[Provided entries]

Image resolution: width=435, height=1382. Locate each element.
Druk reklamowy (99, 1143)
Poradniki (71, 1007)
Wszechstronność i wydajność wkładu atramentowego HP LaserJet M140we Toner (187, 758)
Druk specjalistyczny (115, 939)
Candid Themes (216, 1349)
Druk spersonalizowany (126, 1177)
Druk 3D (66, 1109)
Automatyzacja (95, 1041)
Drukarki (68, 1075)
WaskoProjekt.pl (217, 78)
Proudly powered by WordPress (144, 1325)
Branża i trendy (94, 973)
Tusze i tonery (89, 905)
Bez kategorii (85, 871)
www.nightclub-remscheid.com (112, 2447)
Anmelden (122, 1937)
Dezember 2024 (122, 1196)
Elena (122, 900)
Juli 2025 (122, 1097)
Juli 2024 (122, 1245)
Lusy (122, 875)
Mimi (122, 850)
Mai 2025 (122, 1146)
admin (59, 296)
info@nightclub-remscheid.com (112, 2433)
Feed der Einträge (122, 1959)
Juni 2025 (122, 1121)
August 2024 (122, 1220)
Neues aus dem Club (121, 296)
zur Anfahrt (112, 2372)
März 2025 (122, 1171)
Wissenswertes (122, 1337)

[/Provided entries]

- **Description of the task**: Produce an exact copy of the lines from the one containing "Feed der Einträge (122, 1959)" through the final line of the data, both ends included, and only those.

- **Result of the task**:
Feed der Einträge (122, 1959)
Juni 2025 (122, 1121)
August 2024 (122, 1220)
Neues aus dem Club (121, 296)
zur Anfahrt (112, 2372)
März 2025 (122, 1171)
Wissenswertes (122, 1337)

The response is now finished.